# WHAT YOU ARE ASKED TO DO
Pull every line containing the word "count" from the records.

# INPUT RECORDS

────────

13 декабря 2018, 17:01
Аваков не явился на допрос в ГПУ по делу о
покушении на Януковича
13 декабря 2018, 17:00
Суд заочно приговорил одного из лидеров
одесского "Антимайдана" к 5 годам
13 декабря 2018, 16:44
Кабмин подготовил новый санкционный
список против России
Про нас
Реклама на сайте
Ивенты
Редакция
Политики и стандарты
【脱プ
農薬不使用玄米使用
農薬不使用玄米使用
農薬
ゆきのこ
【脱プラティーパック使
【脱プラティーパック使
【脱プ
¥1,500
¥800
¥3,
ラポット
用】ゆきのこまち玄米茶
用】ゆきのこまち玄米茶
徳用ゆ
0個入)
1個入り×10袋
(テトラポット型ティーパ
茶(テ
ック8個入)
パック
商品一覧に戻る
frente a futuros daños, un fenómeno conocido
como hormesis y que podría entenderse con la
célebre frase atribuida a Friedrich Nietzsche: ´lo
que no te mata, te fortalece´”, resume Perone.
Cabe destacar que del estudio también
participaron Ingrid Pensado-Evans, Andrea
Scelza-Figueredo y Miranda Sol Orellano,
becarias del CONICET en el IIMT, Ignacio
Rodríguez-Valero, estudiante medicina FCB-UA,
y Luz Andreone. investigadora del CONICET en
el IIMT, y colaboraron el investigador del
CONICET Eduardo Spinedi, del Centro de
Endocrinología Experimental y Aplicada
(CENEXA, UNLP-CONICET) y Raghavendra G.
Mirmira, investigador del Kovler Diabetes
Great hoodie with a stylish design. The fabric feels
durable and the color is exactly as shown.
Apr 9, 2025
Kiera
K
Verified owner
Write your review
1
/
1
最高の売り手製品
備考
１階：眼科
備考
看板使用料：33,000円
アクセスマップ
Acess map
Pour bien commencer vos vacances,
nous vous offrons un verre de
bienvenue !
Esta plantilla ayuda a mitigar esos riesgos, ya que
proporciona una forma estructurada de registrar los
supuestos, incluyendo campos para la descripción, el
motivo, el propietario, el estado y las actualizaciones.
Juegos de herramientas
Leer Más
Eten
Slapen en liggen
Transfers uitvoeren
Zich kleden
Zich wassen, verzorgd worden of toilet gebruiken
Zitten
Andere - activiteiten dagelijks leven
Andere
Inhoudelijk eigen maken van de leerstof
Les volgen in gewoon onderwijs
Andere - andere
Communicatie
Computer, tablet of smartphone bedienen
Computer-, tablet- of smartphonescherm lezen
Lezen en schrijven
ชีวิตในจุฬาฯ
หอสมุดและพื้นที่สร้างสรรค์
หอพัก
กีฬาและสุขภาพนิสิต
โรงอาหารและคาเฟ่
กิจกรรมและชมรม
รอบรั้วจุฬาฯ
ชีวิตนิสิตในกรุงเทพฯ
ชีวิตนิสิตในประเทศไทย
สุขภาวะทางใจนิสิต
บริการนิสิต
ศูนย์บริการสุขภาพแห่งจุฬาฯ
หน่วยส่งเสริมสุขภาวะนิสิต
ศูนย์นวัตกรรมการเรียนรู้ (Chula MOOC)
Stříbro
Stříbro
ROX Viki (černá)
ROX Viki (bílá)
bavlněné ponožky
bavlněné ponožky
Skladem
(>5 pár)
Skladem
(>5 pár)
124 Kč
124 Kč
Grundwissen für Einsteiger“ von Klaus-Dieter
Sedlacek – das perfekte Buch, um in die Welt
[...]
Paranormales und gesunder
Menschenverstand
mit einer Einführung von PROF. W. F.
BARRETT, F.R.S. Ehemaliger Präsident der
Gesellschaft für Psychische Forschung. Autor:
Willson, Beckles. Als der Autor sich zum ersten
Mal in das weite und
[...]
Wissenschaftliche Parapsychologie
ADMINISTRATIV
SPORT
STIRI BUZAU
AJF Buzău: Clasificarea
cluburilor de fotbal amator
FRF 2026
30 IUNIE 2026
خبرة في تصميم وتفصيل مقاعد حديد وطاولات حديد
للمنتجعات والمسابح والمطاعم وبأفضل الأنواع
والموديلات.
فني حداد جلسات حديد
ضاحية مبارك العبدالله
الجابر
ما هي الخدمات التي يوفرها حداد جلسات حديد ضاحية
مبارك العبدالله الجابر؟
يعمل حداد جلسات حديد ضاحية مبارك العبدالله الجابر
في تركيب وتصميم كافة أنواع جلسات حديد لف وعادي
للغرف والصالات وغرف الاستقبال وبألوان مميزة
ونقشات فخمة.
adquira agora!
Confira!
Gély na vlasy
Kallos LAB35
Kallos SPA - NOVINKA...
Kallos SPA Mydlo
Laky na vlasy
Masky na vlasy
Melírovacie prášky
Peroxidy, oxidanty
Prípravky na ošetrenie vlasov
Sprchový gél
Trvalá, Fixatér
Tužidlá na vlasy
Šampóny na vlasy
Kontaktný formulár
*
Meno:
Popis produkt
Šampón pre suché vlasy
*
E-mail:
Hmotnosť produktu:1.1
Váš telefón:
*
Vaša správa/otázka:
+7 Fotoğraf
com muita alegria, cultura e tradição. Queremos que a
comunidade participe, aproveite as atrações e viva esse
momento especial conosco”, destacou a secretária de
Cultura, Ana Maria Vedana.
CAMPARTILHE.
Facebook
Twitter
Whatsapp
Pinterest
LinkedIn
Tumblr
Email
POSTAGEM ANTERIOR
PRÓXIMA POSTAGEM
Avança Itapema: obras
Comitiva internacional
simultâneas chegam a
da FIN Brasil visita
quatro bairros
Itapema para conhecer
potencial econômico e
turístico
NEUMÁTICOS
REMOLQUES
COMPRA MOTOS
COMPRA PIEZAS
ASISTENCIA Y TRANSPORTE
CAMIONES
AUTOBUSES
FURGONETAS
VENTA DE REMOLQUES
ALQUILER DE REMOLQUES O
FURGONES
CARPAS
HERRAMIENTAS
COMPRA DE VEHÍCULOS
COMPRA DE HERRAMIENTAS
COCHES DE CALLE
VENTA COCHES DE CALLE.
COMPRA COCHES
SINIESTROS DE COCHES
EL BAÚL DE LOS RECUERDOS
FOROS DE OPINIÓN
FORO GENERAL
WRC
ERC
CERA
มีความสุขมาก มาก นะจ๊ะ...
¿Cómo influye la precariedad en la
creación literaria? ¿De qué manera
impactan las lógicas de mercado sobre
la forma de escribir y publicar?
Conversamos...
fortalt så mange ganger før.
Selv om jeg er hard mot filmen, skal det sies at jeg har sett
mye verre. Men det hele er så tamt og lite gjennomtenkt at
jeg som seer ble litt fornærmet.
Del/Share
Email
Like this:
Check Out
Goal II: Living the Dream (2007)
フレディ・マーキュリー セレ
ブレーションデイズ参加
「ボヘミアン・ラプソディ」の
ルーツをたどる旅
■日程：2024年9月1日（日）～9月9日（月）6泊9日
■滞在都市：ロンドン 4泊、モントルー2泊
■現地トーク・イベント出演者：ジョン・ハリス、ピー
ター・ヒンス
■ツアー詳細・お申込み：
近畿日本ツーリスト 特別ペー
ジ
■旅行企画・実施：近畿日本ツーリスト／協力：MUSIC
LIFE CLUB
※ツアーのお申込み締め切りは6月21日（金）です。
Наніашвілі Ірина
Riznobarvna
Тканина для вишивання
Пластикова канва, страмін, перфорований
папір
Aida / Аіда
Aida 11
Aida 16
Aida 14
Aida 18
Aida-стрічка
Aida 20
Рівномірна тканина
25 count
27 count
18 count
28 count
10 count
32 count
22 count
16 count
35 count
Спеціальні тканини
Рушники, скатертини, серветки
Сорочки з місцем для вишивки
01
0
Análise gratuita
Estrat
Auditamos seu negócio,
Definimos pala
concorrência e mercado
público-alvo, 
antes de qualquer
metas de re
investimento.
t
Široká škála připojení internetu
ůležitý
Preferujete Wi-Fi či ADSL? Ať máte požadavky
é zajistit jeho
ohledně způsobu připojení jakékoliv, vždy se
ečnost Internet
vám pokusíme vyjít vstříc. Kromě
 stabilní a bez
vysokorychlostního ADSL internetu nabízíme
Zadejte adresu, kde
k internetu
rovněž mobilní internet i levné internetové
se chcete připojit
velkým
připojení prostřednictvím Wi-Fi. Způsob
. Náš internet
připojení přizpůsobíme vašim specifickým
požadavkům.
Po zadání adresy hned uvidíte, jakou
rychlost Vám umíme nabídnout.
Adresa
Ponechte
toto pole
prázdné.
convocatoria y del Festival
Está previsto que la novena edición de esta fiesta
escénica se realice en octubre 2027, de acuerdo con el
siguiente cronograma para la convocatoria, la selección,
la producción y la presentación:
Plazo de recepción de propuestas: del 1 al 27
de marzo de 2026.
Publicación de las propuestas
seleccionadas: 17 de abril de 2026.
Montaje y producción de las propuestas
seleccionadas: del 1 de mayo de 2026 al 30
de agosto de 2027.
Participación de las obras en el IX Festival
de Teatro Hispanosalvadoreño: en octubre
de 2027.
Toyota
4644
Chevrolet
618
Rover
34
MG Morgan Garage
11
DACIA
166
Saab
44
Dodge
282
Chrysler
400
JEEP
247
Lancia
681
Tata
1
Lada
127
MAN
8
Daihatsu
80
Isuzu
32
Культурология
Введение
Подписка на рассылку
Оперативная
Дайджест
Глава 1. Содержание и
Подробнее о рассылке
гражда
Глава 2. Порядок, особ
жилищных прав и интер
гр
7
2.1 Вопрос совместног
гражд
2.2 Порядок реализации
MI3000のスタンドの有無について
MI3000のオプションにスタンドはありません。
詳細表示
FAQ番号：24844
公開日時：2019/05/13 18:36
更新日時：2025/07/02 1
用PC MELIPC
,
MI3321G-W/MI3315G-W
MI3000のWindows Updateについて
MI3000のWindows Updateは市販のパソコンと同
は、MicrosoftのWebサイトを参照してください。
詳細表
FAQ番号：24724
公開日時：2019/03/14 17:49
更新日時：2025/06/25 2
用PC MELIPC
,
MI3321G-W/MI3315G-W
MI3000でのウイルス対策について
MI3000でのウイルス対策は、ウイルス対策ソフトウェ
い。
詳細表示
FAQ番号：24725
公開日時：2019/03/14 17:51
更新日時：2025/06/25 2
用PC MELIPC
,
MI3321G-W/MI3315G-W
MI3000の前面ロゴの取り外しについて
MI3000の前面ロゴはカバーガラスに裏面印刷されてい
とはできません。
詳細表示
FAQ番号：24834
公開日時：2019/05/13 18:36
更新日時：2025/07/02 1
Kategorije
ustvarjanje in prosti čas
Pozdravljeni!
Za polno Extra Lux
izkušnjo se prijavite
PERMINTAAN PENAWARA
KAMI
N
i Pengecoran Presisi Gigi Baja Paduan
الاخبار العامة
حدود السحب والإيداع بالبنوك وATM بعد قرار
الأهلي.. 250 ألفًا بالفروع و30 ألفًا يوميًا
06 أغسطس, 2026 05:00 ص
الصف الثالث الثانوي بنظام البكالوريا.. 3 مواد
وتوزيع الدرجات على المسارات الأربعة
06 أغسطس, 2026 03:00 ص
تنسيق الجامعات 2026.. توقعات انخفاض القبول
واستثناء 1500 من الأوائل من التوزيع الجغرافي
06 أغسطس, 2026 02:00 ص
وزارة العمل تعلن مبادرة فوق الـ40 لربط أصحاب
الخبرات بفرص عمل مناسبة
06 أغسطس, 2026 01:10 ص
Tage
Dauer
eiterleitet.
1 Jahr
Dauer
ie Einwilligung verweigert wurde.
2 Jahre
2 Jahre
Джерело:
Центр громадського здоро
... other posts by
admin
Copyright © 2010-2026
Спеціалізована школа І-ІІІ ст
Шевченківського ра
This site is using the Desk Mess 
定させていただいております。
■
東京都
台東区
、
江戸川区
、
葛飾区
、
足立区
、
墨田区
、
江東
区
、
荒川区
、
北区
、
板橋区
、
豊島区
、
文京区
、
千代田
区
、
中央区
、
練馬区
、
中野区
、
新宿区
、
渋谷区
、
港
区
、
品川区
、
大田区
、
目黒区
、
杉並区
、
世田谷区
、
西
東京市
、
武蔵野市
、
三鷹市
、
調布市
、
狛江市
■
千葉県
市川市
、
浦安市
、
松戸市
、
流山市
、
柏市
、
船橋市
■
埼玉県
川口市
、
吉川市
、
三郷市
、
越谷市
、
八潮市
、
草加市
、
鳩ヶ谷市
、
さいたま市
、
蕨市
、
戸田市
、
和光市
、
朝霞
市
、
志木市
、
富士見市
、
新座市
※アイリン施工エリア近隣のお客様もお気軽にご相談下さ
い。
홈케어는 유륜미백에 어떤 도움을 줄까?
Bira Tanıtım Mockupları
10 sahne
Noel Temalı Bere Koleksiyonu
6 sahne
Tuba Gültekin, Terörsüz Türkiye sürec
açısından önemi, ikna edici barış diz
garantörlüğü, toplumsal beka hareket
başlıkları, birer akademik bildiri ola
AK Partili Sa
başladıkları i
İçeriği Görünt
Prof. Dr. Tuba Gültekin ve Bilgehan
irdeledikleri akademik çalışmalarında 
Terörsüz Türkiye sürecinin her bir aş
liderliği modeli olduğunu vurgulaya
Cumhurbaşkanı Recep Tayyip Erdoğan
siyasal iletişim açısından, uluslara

────────

# TASK ANSWER
25 count
27 count
18 count
28 count
10 count
32 count
22 count
16 count
35 count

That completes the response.